* Try it
Read through the data, and wherever a line holds the word "vezes", write that line out.

—————

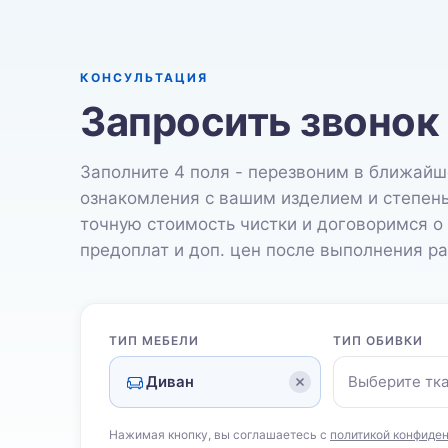
КОНСУЛЬТАЦИЯ
Запросить звонок
Заполните 4 поля - перезвоним в ближайш
ознакомления с вашим изделием и степен
точную стоимость чистки и договоримся о
предоплат и доп. цен после выполнения ра
ТИП МЕБЕЛИ
ТИП ОБИВКИ
Диван
Выберите тк
Нажимая кнопку, вы соглашаетесь с
политикой конфиде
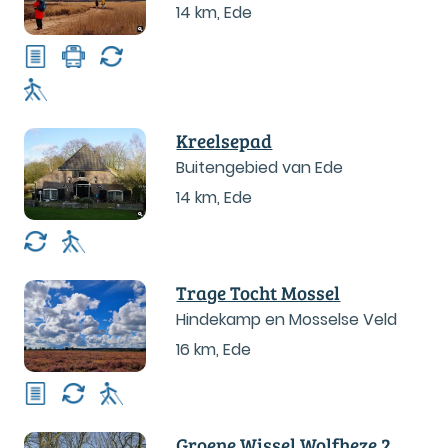
14 km
,
Ede
Kreelsepad
Buitengebied van Ede
14 km
,
Ede
Trage Tocht Mossel
Hindekamp en Mosselse Veld
16 km
,
Ede
Groene Wissel Wolfheze 2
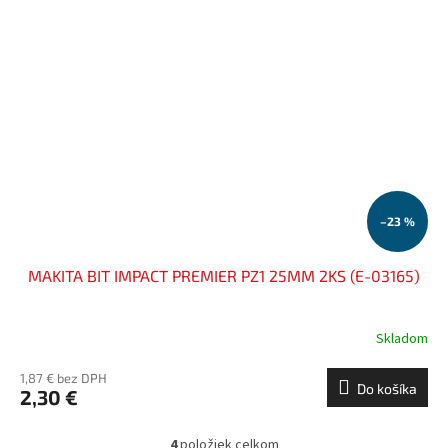
–23 %
MAKITA BIT IMPACT PREMIER PZ1 25MM 2KS (E-03165)
Skladom
1,87 € bez DPH
Do košíka
2,30 €
4
položiek celkom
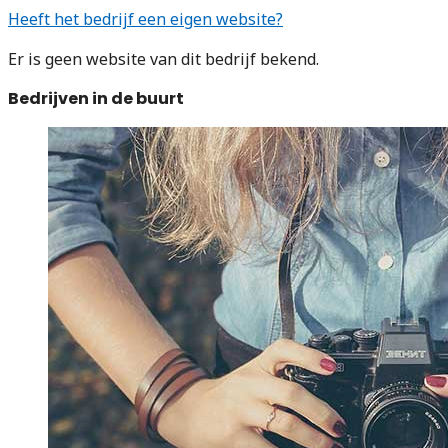
Heeft het bedrijf een eigen website?
Er is geen website van dit bedrijf bekend.
Bedrijven in de buurt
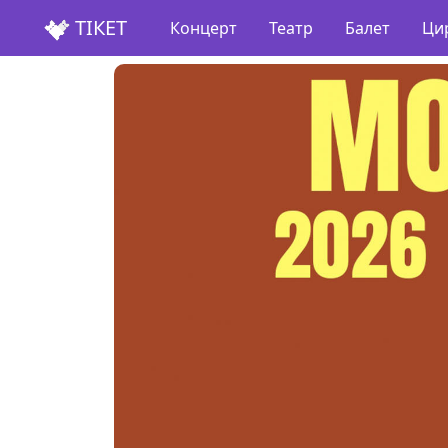
ТІКЕТ
Концерт
Театр
Балет
Ци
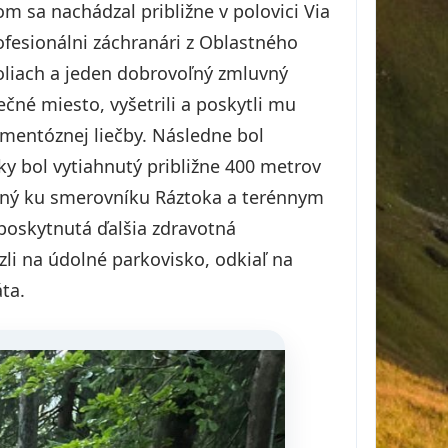
 sa nachádzal približne v polovici Via
rofesionálni záchranári z Oblastného
holiach a jeden dobrovoľný zmluvný
čné miesto, vyšetrili a poskytli mu
mentóznej liečby. Následne bol
ky bol vytiahnutý približne 400 metrov
ovaný ku smerovníku Ráztoka a terénnym
oskytnutá ďalšia zdravotná
zli na údolné parkovisko, odkiaľ na
ta.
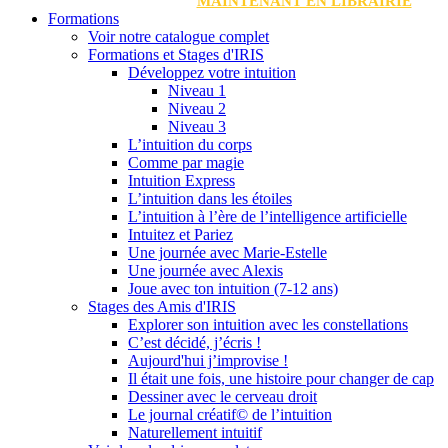
MAINTENANT EN LIBRAIRIE
Formations
Voir notre catalogue complet
Formations et Stages d'IRIS
Développez votre intuition
Niveau 1
Niveau 2
Niveau 3
L’intuition du corps
Comme par magie
Intuition Express
L’intuition dans les étoiles
L’intuition à l’ère de l’intelligence artificielle
Intuitez et Pariez
Une journée avec Marie-Estelle
Une journée avec Alexis
Joue avec ton intuition (7-12 ans)
Stages des Amis d'IRIS
Explorer son intuition avec les constellations
C’est décidé, j’écris !
Aujourd'hui j’improvise !
Il était une fois, une histoire pour changer de cap
Dessiner avec le cerveau droit
Le journal créatif© de l’intuition
Naturellement intuitif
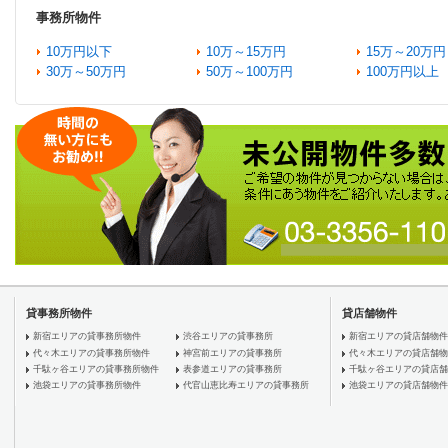
事務所物件
10万円以下
10万～15万円
15万～20万円
30万～50万円
50万～100万円
100万円以上
貸事務所物件
貸店舗物件
新宿エリアの貸事務所物件
渋谷エリアの貸事務所
新宿エリアの貸店舗物件
代々木エリアの貸事務所物件
神宮前エリアの貸事務所
代々木エリアの貸店舗物
千駄ヶ谷エリアの貸事務所物件
表参道エリアの貸事務所
千駄ヶ谷エリアの貸店舗
池袋エリアの貸事務所物件
代官山恵比寿エリアの貸事務所
池袋エリアの貸店舗物件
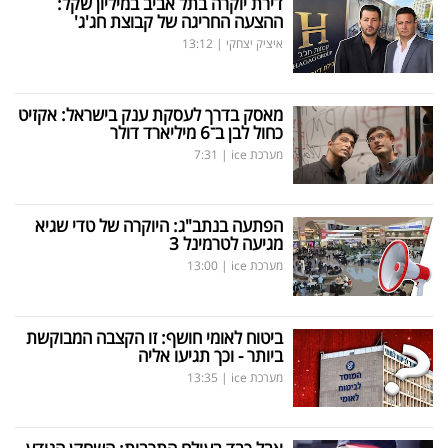
דירת יוקרה בתל אביב במיליון שקל:
ההצעה החריגה של קבוצת חג'ג'
איציק יצחקי
|
13:12
מאסק בדרך לעסקת ענק בישראל: אקזיט
כחול לבן ב־6 מיליארד דולר
מערכת ice
|
7:31
הפתעה בנתב"ג: היוקרה של טדי שגיא
מגיעה לטרמינל 3
מערכת ice
|
13:00
ביטוח לאומי חושף: זו הקצבה המבוקשת
ביותר - וכך תגיעו אליה
מערכת ice
|
13:35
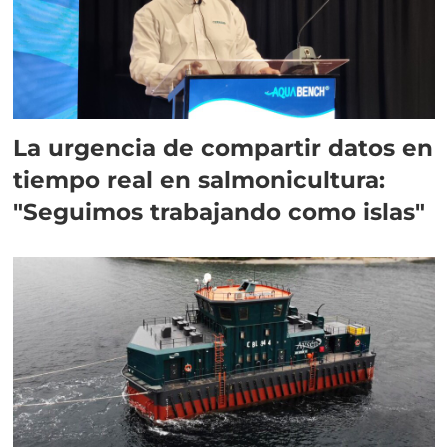
La urgencia de compartir datos en
tiempo real en salmonicultura:
"Seguimos trabajando como islas"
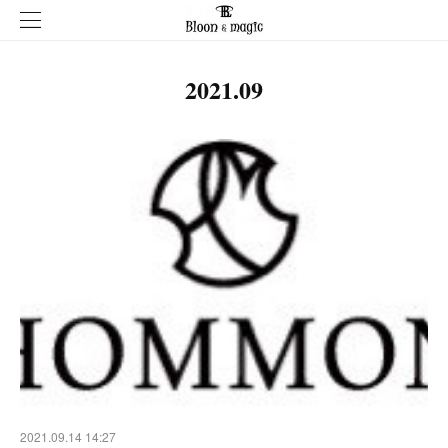
2021
.
09
2021.09.14 14:27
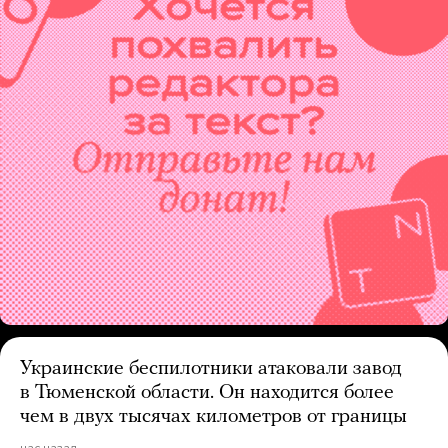
Украинские беспилотники атаковали завод
в Тюменской области. Он находится более
чем в двух тысячах километров от границы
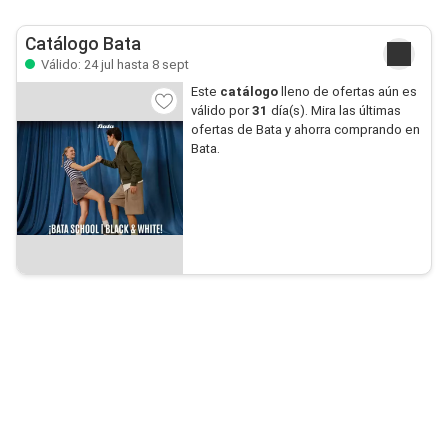
Catálogo Bata
Válido: 24 jul hasta 8 sept
Este
catálogo
lleno de ofertas aún es
válido por
31
día(s). Mira las últimas
ofertas de Bata y ahorra comprando en
Bata.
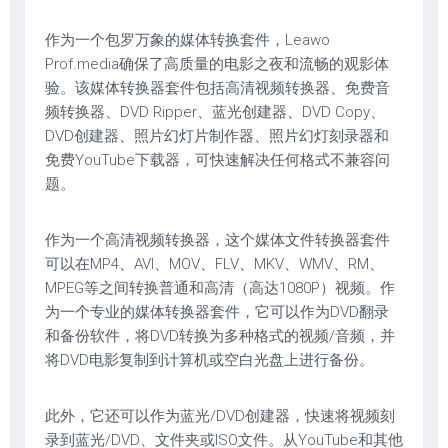
作为一个包罗万象的媒体转换套件，Leawo
Prof.media确保了高质量的电影之夜和流畅的观影体
验。该媒体转换器套件包括高清视频转换器、免费音
频转换器、DVD Ripper、蓝光创建器、DVD Copy、
DVD创建器、照片幻灯片制作器、照片幻灯刻录器和
免费YouTube下载器，可快速解决任何格式不兼容问
题。
作为一个高清视频转换器，这个媒体文件转换器套件
可以在MP4、AVI、MOV、FLV、MKV、WMV、RM、
MPEG等之间转换普通和高清（高达1080P）视频。作
为一个专业的媒体转换器套件，它可以作为DVD翻录
和备份软件，将DVD转换为多种格式的视频/音频，并
将DVD电影复制到计算机或空白光盘上进行备份。
此外，它还可以作为蓝光/DVD创建器，快速将视频刻
录到蓝光/DVD、文件夹或ISO文件。从YouTube和其他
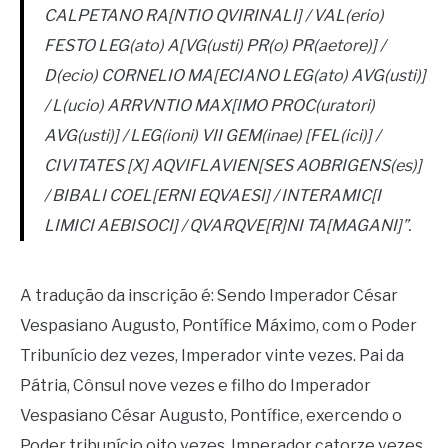
CALPETANO RA[NTIO QVIRINALI] / VAL(erio)
FESTO LEG(ato) A[VG(usti) PR(o) PR(aetore)] /
D(ecio) CORNELIO MA[ECIANO LEG(ato) AVG(usti)]
/ L(ucio) ARRVNTIO MAX[IMO PROC(uratori)
AVG(usti)] / LEG(ioni) VII GEM(inae) [FEL(ici)] /
CIVITATES [X] AQVIFLAVIEN[SES AOBRIGENS(es)]
/ BIBALI COEL[ERNI EQVAESI] / INTERAMIC[I
LIMICI AEBISOCI] / QVARQVE[R]NI TA[MAGANI]”.
A tradução da inscrição é: Sendo Imperador César
Vespasiano Augusto, Pontífice Máximo, com o Poder
Tribunício dez vezes, Imperador vinte vezes. Pai da
Pátria, Cônsul nove vezes e filho do Imperador
Vespasiano César Augusto, Pontífice, exercendo o
Poder tribunício oito vezes, Imperador catorze vezes,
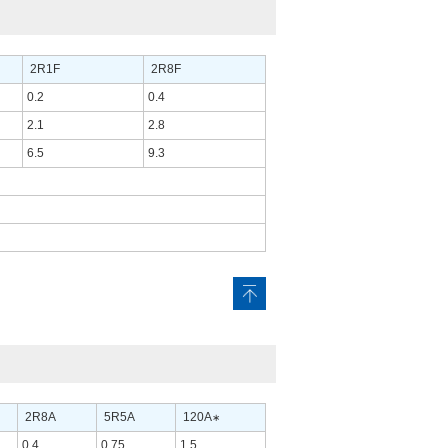
2R1F
2R8F
0.2
0.4
2.1
2.8
6.5
9.3
2R8A
5R5A
120A
∗
0.4
0.75
1.5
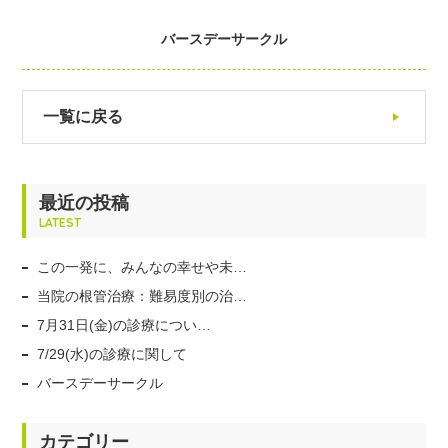
バースデーサークル
一覧に戻る
最近の投稿
LATEST
この一発に、みんなの幸せや未…
当院の根管治療：難易度別の治…
7月31日(金)の診療につい…
7/29(水)の診療に関して
バースデーサークル
カテゴリー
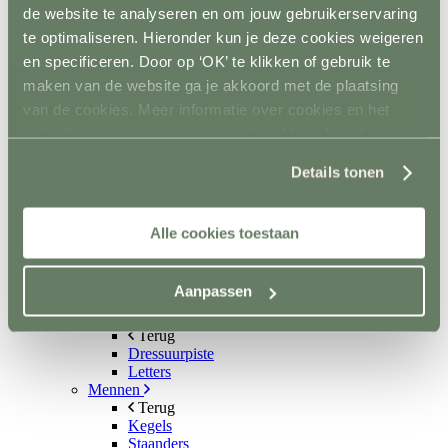
Aquatrainers
de website te analyseren en om jouw gebruikerservaring
Vibrafloor
te optimaliseren. Hieronder kun je deze cookies weigeren
Lichttherapie
en specificeren. Door op ‘OK’ te klikken of gebruik te
Hooistomers
Stop kicking systeem
maken van de website ga je akkoord met de plaatsing
Hindernissen
van de cookies. Meer informatie over cookies en het
Terug
gebruik van persoonsgegevens door Horsefriend
Springen
Terug
Products BV vind je
hier
.
Details tonen
Balken
Staanders
Lepels
Complete hindernisen
Alle cookies toestaan
Cavalettis
Sponsorhindernissen
Sloten
Aanpassen
Hindernis toebehoren
Dressuur
Terug
Dressuurpiste
Letters
Mennen
Terug
Kegels
Staanders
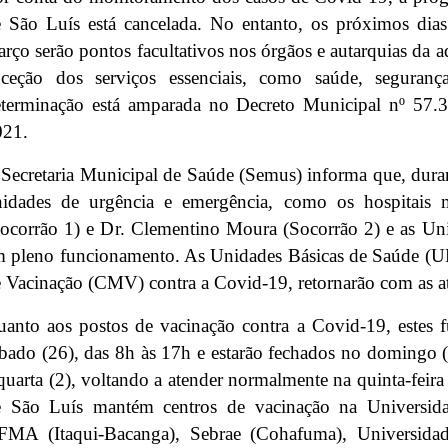
 São Luís está cancelada. No entanto, os próximos dias
rço serão pontos facultativos nos órgãos e autarquias da 
xceção dos serviços essenciais, como saúde, seguranç
eterminação está amparada no Decreto Municipal nº 57
021.
Secretaria Municipal de Saúde (Semus) informa que, duran
nidades de urgência e emergência, como os hospitais 
ocorrão 1) e Dr. Clementino Moura (Socorrão 2) e as Un
 pleno funcionamento. As Unidades Básicas de Saúde (U
 Vacinação (CMV) contra a Covid-19, retornarão com as at
anto aos postos de vacinação contra a Covid-19, estes
bado (26), das 8h às 17h e estarão fechados no domingo (2
quarta (2), voltando a atender normalmente na quinta-feira 
e São Luís mantém centros de vacinação na Universid
FMA (Itaqui-Bacanga), Sebrae (Cohafuma), Universida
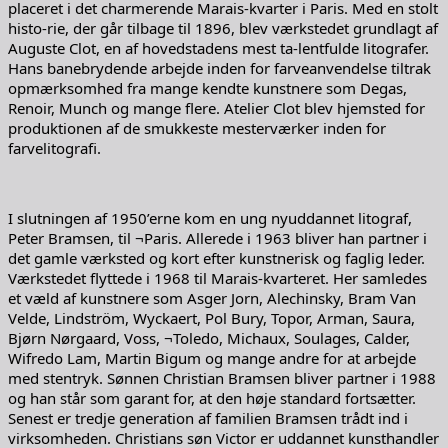
placeret i det charmerende Marais-kvarter i Paris. Med en stolt
histo-rie, der går tilbage til 1896, blev værkstedet grundlagt af
Auguste Clot, en af hovedstadens mest ta-lentfulde litografer.
Hans banebrydende arbejde inden for farveanvendelse tiltrak
opmærksomhed fra mange kendte kunstnere som Degas,
Renoir, Munch og mange flere. Atelier Clot blev hjemsted for
produktionen af de smukkeste mesterværker inden for
farvelitografi.
I slutningen af 1950’erne kom en ung nyuddannet litograf,
Peter Bramsen, til ¬Paris. Allerede i 1963 bliver han partner i
det gamle værksted og kort efter kunstnerisk og faglig leder.
Værkstedet flyttede i 1968 til Marais-kvarteret. Her samledes
et væld af kunstnere som Asger Jorn, Alechinsky, Bram Van
Velde, Lindström, Wyckaert, Pol Bury, Topor, Arman, Saura,
Bjørn Nørgaard, Voss, ¬Toledo, Michaux, Soulages, Calder,
Wifredo Lam, Martin Bigum og mange andre for at arbejde
med stentryk. Sønnen Christian Bramsen bliver partner i 1988
og han står som garant for, at den høje standard fortsætter.
Senest er tredje generation af familien Bramsen trådt ind i
virksomheden. Christians søn Victor er uddannet kunsthandler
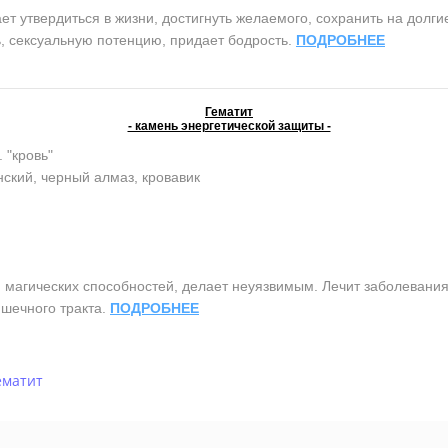
 утвердиться в жизни, достигнуть желаемого, сохранить на долги
, сексуальную потенцию, придает бодрость.
ПОДРОБНЕЕ
Гематит
- камень энергетической защиты -
. "кровь"
ский, черный алмаз, кровавик
агических способностей, делает неуязвимым. Лечит заболевания 
шечного тракта.
ПОДРОБНЕЕ
ематит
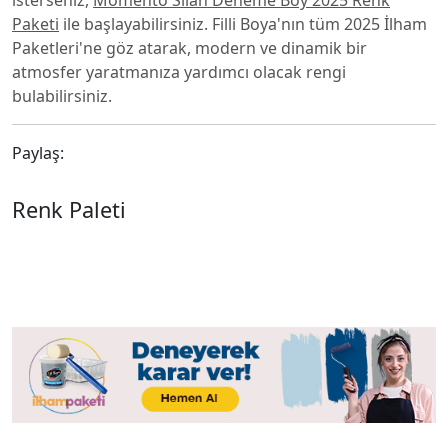
isterseniz,
Momento Silan Deneme Boy 2025 Renk
Paketi
ile başlayabilirsiniz. Filli Boya'nın tüm 2025 İlham
Paketleri'ne göz atarak, modern ve dinamik bir
atmosfer yaratmanıza yardımcı olacak rengi
bulabilirsiniz.
Paylaş:
Renk Paleti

—————

* Response to the exercise
Tribunício dez vezes, Imperador vinte vezes. Pai da
Pátria, Cônsul nove vezes e filho do Imperador
Poder tribunício oito vezes, Imperador catorze vezes,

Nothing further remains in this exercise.